---------- Data supplied ----------

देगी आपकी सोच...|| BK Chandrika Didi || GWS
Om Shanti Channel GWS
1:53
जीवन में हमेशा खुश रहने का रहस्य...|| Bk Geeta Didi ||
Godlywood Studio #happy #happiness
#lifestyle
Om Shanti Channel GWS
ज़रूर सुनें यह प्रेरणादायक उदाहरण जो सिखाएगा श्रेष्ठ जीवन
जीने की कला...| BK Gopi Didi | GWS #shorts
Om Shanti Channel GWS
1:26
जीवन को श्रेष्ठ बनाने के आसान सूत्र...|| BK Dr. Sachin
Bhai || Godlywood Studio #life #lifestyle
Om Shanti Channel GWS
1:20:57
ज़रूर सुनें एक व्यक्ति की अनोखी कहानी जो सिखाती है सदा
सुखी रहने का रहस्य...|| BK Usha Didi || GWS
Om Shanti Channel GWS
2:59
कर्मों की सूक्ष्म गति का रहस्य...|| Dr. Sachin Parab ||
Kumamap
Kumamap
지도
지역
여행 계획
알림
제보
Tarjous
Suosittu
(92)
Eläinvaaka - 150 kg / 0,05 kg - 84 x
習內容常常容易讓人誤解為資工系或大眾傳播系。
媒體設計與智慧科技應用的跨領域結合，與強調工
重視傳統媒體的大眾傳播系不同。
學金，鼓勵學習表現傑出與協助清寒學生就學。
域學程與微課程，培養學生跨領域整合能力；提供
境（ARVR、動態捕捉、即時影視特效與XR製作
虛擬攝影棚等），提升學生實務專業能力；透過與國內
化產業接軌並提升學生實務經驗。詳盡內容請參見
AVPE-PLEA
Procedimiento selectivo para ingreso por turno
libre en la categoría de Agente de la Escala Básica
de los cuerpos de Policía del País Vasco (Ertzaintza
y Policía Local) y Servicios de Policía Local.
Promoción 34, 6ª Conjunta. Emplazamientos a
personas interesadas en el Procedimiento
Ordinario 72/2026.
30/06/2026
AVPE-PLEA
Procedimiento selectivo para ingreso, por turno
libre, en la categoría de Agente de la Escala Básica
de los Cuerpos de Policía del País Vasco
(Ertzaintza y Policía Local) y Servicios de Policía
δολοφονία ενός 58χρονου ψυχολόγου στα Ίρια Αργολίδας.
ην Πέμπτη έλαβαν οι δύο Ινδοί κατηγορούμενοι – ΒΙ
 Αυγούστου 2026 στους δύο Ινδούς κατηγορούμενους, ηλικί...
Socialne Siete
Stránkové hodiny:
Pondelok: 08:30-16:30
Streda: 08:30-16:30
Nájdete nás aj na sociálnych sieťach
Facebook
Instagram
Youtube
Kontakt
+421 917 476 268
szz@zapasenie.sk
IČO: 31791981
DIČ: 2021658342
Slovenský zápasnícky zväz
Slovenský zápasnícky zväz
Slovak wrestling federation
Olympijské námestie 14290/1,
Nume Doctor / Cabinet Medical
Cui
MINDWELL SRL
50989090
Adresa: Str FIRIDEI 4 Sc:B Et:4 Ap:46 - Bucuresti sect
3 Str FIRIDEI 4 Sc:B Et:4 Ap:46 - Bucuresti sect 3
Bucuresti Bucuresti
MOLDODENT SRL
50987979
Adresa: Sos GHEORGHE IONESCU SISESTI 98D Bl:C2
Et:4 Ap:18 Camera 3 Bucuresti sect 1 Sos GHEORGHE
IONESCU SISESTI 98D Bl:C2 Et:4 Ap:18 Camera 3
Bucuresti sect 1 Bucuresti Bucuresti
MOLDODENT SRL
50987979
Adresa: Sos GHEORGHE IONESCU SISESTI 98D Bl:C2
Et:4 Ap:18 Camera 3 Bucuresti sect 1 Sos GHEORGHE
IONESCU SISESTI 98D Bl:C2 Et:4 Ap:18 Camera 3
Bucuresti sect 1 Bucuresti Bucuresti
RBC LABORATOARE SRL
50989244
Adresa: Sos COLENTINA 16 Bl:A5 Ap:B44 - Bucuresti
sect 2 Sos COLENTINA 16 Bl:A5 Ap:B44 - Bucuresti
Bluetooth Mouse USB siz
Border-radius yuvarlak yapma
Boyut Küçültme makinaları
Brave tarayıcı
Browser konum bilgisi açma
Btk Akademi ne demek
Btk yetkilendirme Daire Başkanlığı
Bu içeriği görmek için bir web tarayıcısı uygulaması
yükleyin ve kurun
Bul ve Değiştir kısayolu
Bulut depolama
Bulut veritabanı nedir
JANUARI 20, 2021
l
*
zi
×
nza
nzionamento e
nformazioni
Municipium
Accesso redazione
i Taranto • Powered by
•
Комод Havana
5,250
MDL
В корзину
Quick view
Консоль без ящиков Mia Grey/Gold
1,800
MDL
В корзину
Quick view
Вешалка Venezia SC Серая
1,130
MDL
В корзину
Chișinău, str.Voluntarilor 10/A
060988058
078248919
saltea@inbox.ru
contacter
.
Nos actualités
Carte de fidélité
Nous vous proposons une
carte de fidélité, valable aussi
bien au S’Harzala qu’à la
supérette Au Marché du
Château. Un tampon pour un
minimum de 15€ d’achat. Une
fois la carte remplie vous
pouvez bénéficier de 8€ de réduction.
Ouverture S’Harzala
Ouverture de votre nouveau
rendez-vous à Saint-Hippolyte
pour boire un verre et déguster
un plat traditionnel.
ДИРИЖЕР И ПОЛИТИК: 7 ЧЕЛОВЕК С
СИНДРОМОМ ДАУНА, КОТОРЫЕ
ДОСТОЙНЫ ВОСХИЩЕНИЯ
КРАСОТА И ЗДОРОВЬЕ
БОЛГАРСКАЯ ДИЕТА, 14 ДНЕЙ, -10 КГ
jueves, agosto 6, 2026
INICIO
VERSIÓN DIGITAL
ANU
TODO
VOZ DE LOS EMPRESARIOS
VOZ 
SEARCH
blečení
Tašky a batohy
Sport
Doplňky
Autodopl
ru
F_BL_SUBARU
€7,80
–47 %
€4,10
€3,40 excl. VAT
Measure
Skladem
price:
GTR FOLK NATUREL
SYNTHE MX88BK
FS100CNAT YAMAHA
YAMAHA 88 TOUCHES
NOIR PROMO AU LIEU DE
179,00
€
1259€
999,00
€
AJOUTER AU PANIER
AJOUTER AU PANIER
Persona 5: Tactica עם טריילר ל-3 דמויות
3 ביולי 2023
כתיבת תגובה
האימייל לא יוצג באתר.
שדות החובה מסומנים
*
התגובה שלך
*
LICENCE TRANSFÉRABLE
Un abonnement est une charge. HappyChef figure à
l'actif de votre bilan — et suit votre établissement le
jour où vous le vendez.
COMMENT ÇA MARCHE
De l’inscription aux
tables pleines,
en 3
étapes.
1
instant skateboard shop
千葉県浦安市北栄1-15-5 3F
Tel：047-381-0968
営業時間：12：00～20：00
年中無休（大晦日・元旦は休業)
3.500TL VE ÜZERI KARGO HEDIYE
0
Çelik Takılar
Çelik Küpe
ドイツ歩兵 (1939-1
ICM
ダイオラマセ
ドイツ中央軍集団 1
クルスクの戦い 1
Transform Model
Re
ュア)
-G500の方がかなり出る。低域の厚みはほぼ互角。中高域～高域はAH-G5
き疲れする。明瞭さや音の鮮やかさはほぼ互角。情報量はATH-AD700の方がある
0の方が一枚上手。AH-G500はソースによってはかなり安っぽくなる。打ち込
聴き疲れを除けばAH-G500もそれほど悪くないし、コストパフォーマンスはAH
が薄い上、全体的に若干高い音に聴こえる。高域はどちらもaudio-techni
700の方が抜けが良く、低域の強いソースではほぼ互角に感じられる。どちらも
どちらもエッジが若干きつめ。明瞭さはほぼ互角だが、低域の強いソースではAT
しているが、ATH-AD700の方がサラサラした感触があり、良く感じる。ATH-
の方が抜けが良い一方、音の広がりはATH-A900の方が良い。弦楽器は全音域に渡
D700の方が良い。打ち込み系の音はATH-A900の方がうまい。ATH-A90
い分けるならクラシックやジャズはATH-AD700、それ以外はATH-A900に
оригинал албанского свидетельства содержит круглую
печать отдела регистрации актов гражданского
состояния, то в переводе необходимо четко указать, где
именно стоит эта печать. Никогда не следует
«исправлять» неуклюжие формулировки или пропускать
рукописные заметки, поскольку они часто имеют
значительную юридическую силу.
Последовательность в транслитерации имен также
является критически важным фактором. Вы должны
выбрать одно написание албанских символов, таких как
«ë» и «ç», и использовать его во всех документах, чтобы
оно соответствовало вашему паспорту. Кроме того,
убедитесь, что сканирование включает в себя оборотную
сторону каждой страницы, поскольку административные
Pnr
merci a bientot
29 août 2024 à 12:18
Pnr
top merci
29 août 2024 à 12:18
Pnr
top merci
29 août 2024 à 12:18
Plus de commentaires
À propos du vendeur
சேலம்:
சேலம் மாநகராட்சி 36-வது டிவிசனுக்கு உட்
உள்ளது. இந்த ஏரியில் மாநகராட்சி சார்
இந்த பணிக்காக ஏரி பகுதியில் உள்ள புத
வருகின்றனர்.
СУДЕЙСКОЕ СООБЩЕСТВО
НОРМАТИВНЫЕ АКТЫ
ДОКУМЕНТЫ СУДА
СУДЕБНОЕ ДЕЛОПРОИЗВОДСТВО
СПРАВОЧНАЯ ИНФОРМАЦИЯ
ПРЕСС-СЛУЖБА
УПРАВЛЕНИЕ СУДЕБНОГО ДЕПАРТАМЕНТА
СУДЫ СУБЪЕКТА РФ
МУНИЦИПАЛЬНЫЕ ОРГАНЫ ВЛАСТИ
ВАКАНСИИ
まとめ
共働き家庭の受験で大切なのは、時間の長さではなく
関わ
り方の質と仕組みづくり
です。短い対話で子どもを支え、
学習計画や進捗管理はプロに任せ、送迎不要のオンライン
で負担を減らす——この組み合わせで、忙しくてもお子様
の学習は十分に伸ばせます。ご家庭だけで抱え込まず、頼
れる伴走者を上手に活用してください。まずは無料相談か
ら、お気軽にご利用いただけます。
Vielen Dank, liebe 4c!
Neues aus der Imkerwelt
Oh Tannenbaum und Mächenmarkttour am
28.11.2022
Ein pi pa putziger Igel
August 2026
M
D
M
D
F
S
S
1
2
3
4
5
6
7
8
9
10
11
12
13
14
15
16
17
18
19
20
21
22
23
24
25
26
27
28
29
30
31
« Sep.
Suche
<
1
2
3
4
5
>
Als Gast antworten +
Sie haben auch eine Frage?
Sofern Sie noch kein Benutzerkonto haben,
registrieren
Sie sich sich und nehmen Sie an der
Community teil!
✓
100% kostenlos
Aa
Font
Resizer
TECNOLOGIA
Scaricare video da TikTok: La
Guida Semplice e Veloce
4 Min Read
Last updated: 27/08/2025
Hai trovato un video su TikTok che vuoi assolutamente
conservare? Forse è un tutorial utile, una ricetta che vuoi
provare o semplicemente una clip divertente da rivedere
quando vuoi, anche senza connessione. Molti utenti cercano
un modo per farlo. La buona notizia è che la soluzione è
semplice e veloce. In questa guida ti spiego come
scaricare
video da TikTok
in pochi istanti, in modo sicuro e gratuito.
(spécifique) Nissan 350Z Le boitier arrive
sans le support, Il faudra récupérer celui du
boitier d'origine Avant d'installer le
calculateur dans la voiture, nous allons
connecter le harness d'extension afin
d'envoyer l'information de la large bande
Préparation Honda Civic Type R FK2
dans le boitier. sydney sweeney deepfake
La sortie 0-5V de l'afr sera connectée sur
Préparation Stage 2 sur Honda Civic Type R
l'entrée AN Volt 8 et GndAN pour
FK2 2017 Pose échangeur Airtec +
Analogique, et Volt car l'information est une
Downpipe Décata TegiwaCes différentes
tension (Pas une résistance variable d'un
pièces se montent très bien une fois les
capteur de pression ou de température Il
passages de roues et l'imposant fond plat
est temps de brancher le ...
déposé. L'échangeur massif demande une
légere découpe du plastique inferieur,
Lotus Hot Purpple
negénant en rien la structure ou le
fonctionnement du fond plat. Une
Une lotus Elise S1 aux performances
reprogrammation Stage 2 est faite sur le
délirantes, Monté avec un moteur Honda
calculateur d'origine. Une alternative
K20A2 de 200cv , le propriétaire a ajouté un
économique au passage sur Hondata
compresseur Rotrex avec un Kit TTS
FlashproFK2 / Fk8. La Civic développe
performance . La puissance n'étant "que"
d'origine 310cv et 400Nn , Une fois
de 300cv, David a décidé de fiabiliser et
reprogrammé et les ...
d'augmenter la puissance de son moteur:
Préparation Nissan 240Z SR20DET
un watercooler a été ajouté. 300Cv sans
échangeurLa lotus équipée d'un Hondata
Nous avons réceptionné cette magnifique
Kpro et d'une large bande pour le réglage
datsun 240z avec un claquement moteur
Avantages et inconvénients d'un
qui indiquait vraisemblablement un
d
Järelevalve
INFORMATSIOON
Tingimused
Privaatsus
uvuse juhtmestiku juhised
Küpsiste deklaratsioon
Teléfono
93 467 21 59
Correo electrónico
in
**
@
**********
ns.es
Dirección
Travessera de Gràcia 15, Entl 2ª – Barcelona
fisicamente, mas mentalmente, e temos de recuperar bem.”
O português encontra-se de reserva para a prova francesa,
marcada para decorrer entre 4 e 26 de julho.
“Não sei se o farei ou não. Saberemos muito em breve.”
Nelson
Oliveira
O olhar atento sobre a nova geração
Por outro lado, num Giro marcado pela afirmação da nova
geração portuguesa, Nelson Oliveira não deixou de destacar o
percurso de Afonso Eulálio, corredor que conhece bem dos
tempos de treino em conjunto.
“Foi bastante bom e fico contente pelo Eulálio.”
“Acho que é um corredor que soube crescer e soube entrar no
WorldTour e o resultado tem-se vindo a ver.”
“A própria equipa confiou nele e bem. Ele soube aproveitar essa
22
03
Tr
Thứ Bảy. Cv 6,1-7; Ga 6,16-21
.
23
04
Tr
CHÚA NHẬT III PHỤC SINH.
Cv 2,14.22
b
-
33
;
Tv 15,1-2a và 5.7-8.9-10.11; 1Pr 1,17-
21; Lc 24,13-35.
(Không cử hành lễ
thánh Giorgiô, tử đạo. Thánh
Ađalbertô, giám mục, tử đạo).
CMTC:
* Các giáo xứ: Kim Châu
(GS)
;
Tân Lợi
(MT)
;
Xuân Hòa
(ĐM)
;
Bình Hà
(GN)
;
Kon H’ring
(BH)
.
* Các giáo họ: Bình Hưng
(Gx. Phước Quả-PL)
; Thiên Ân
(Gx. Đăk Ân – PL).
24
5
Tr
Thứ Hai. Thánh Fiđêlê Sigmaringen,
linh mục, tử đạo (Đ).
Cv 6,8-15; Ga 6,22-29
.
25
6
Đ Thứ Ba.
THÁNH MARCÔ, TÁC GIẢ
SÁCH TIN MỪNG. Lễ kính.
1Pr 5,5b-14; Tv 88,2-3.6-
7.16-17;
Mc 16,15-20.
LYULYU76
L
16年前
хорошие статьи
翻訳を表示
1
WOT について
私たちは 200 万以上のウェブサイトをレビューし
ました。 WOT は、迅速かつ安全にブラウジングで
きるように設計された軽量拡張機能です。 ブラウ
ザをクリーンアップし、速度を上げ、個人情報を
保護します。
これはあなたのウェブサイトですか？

----------

Only the lines containing the word "Bulut" should be returned from the data above.

Bulut depolama
Bulut veritabanı nedir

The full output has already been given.